Campus Quarantines

GETTY IMAGES

A woman wears a flu mask during the 1918 Spanish influenza pandemic.

When Northwestern sent students home in March because of the COVID-19 pandemic, it wasn’t the first time the school year had been interrupted due to a public health emergency.

1918–19

Northwestern Classical Academy Principal Thomas Welmers reported to the board in the spring of 1919 that the school had been closed for 15 days because of what was known as the Spanish flu. Welmers reported no deaths but much sickness among students.

There was no Beacon at the time, and archival information is limited, but it’s clear the Academy wasn’t spared from the pandemic that eventually claimed 675,000 lives in the U.S. and 50 million worldwide.

The U.S. Public Health Service (PHS) described the influenza as a “very contagious kind of ‘cold,’ accompanied by fever, pains in the head, eyes, ears, back or other parts of the body, and a feeling of severe sickness.” Symptoms often disappeared after a few days, but some patients developed pneumonia or meningitis that could become fatal.

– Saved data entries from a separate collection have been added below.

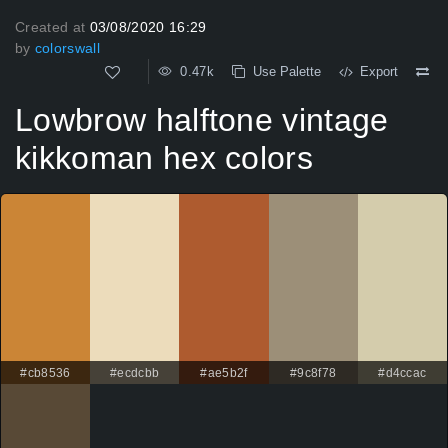
Created at
03/08/2020 16:29
by
colorswall
0.47k
Use Palette
Export
Lowbrow halftone vintage
kikkoman hex colors
#cb8536
#ecdcbb
#ae5b2f
#9c8f78
#d4ccac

Area newspapers reminded residents to “Cover up each cough and sneeze. If you don’t, you’ll spread disease.” They also shared this advice from the PHS: “It is very important that every person who becomes sick with influenza should go home at once and go to bed. This will help keep away dangerous complications and keep the patient from scattering the disease. No one but the nurse should be allowed in the room.”

The disease came in waves, with military camps often taking the worst hits. In one 12-hour period at Camp Dodge in Des Moines, 1,000 new cases were reported. Soldiers weren’t allowed to leave and visitors were banned, but civilian laborers performing construction at the camp kept working—and used crowded streetcars to get there. Des Moines schools, churches and places of amusement were closed for 18 days in October, and residents were required to wear face masks.

In Omaha, a similar public health order was released, with the public urged to refrain from kissing and using common drinking cups. Eventually nearly 1,200 people died from the disease in Omaha and 6,000 in the state of Iowa.

1930

Northwestern was closed for eight days in March 1930 due to scarlet fever, a bacterial infection that can occur after strep throat and is often accompanied by a high fever, headaches and a rash. Seven students became ill, according to the March 21, 1930, Beacon, which reported that they had to be “locked up” for 28 days.

A few weeks later, the April 14 Beacon gave this optimistic exhortation: “Only seven weeks of school left and then examinations. We surely are glad we didn’t need to close school again. We licked the scarlet fever—let’s lick our studies so they’ll be quarantined for three months.”